Pues bien, como una respuesta corta debes saber que es cierto que las semillas de manzana pueden intoxicarte, sin embargo, necesitarías consumir una cantidad realmente excesiva de esta parte del fruto para que te provoque envenenamiento. Aquí te explicaremos con mayor detalle por qué sucede esto.
Las manzanas forman parte de la familia Rosaceae que también incluye duraznos, cerezas, melocotones, peras y ciruelas. El consumo de este fruto aporta importantes nutrientes que contribuyen a la salud de los humanos y, por tanto, puede incluirse dentro de una dieta rica y balanceada. En este sentido, es indispensable comprender que este alimento no es dañino en ningún sentido.
Por su parte, las semillas que se encuentra en lo que nosotros denominamos “corazón” de la manzana contienen un compuesto denominado amigdalina que es potencialmente toxigénico, lo que quiere decir que es capaz de producir una toxina. La amigdalina pertenece a un grupo de compuestos vegetales de origen natural que se reconocen como glucósidos cianogénicos.
En el reino vegetal, estos compuestos se distribuyen ampliamente y su función es proveer una defensa química contra los organismos herbívoros que gusten de este fruto. Específicamente se describe que los glucósidos cianogénicos se almacenan en las células vegetales de las semillas y, cuando estas se rompen, dichos compuestos se exponen y entran en contacto con enzimas que propician la liberación del cianuro de hidrógeno, un compuesto altamente venenoso que, a dosis letales, puede producir la muerte en un par de minutos.
Algo parecido pasa al consumir semillas de manzana, bueno, específicamente al masticarlas (ya que se requiere que las semillas se rompan). De esta manera, se sugiere que cuando esta parte del fruto llega a nuestro sistema digestivo, interacciona con sus componentes y, al hacerlo, se libera el cianuro de hidrógeno.
La intoxicación leve por cianuro causa síntomas que incluyen ansiedad, dolor de cabeza, mareos y confusión, por su parte, el envenenamiento agudo produce disminución de la conciencia, hipotensión, parálisis, coma e incluso la muerte.

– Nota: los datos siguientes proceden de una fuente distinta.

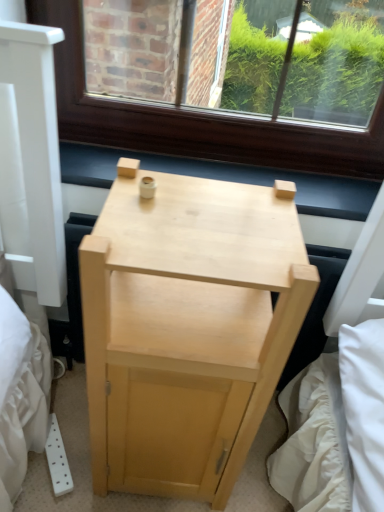 Locate an element on the screen. vacant space situated above light wood at center (from a real-world perspective) is located at coordinates (211, 177). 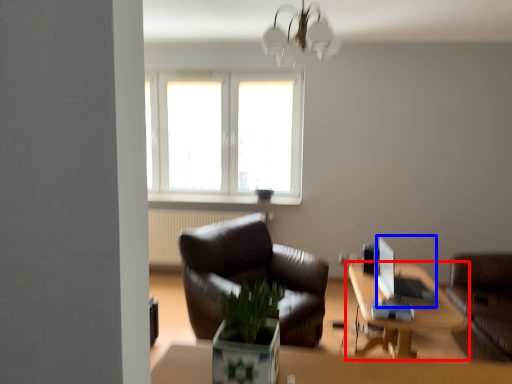 Question: Which object is closer to the camera taking this photo, table (highlighted by a red box) or computer (highlighted by a blue box)?

Choices:
 (A) table
 (B) computer

Answer: (A)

De este modo, en teoría la intoxicación o envenenamiento por semillas de manzana podría suceder, sin embargo, la cantidad de amigdalina en una semilla es muy baja, por lo tanto, la producción de cianuro de hidrógeno se da en dosis tan disminuidas que resultaría inofensivo si una persona consume las semillas de una manzana (que suele tener entre 5 y 6 semillas).
Según MedicalNewsToday, se estima que una dosis letal para el humano de cianuro de hidrógeno puede ser de alrededor de 50 a 300 mg. Por su parte, las semillas de manzana tienen el potencial de liberar 0.6 mg de cianuro de hidrógeno por gramo. Esto significa que una persona tendría que comer aproximadamente entre 90 a 500 semillas de manzana (o muchas más) para desarrollar una intoxicación aguda por cianuro.
Entonces, salvo que alguien se haya alimentado de alrededor de 18 manzanas (o muchas más), y haya masticado cada semilla muy bien, consumir las semillas de una manzana no podría causar ningún daño.